I am satisfied that such a promise is binding in law, and the only question is the scope of the promise in the present case. I am satisfied on the evidence that the promise was that the ground rent should be reduced to £ 1,250 a year as a temporary expedient, while the block of flats was not fully or substantially fully let owing to the conditions prevailing. That means that this reduction of rent applied up to the end of 1944. But early in 1945 the flats were fully let and the rents received from them (many were not caught by the Rent Restrictions Acts) had been increased more than originally anticipated. At all events the revenue from them must have been very considerable. The conditions prevailing when the reduction was made had completely passed away, as I find, by the early months of 1945. I am satisfied that the promise was understood by all parties only to apply in the conditions prevailing at the time of the flats being partially let, and the promise did not extend any further than that. When the flats became fully let early in 1945 the reduction ceased to apply.

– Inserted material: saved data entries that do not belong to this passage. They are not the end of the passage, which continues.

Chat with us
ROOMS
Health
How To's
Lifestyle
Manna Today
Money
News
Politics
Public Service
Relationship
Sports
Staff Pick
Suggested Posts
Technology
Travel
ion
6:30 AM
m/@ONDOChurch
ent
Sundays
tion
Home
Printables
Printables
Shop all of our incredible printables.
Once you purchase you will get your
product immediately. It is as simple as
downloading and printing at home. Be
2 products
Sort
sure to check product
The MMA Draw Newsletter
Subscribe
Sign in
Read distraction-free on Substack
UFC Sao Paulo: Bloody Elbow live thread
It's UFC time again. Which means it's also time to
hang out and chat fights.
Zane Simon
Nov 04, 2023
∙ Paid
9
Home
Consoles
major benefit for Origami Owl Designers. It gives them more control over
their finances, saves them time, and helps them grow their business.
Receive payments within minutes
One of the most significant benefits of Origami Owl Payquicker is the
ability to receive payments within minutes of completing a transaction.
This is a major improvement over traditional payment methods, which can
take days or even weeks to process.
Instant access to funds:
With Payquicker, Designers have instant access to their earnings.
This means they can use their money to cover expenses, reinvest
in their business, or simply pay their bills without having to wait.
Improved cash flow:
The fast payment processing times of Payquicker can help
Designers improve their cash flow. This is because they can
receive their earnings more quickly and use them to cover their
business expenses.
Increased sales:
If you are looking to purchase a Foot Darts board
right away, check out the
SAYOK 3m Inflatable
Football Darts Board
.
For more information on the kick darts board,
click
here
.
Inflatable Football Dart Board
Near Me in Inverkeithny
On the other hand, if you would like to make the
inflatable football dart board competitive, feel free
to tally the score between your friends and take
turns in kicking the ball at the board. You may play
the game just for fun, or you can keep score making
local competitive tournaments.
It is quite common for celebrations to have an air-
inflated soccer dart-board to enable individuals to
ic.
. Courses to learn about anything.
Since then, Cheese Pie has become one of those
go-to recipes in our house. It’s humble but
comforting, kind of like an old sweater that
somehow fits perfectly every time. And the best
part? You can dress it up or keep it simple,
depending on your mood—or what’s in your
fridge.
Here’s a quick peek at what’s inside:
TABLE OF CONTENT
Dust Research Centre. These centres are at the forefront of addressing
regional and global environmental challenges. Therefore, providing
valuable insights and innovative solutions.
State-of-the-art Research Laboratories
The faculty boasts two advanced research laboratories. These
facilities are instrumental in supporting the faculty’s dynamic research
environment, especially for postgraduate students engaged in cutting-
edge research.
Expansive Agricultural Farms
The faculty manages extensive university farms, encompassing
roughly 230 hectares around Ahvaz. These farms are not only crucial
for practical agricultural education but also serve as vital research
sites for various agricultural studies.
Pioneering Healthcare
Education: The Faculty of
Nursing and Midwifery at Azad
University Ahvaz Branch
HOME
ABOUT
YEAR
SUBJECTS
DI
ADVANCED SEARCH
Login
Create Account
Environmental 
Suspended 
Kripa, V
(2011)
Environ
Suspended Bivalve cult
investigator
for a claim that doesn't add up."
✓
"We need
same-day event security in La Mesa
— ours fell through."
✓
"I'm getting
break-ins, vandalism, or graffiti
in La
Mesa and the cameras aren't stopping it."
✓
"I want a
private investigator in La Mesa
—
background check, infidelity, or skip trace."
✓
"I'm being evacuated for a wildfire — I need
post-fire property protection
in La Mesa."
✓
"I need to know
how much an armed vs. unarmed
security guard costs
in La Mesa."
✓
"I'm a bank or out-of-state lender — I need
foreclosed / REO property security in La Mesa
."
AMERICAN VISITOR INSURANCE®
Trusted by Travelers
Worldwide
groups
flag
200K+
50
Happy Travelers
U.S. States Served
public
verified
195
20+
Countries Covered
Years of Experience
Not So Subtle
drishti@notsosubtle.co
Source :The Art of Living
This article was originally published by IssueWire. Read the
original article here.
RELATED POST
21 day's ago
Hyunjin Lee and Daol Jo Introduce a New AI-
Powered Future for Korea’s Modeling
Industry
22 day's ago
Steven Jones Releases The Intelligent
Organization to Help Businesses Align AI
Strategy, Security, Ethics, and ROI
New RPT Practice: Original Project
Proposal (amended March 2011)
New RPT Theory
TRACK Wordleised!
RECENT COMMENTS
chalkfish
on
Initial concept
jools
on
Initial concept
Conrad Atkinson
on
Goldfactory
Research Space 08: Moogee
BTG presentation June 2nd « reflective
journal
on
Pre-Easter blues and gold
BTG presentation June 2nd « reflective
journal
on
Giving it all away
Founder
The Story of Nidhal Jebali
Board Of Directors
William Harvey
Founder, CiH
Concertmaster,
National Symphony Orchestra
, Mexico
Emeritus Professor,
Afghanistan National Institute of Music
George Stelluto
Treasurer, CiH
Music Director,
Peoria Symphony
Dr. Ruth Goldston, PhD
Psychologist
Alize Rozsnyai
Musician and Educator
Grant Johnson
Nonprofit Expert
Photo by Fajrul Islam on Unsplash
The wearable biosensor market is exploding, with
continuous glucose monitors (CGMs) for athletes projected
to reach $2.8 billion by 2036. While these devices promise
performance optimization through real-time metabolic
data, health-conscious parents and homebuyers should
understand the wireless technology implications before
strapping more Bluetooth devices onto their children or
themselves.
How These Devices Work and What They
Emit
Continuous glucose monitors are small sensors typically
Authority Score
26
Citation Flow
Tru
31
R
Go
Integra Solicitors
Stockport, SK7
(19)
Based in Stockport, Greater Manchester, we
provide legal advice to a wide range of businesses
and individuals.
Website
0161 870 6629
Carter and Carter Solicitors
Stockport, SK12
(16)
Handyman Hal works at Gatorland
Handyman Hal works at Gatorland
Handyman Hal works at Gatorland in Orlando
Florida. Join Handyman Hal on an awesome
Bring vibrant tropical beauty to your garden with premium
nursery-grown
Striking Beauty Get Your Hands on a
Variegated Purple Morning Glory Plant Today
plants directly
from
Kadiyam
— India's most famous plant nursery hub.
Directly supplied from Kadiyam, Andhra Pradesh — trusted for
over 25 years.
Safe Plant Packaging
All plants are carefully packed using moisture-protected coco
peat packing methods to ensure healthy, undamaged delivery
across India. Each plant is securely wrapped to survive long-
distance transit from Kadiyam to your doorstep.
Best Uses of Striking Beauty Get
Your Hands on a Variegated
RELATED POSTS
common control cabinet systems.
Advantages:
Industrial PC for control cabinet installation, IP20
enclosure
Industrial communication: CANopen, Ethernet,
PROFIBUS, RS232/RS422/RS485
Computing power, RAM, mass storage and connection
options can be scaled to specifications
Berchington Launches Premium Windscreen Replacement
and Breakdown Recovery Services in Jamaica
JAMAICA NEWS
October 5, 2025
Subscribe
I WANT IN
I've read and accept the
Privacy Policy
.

In those circumstances under the law as I hold it, it seems to me that the quarter’s rents are fully payable for the quarter ending Sept. 29, 1945, and the quarter ending Dec. 25, 1945, which are the amounts claimed in this action.

If it had been a case of estoppel, it might have been said that the estoppel in any event would end with the ending of the conditions to which the representation applied, or alternatively only on notice. But in either case it is only a way of asking what is the scope of the representation. I prefer to apply the principle that the promise, intended to be binding, intended to be acted on and in fact acted on, is binding so far as its terms properly apply.It is binding as covering the period down to early 1945, and from that time full rent is payable. I therefore give judgment for the amount claimed, credit to be given for the £ 275 paid and accepted.

DISPOSITION:

Judgment for the landlords.

SOLICITORS:

Henry Boustred & Sons (for the landlords); Callingham, Griffith & Bate (for the tenants).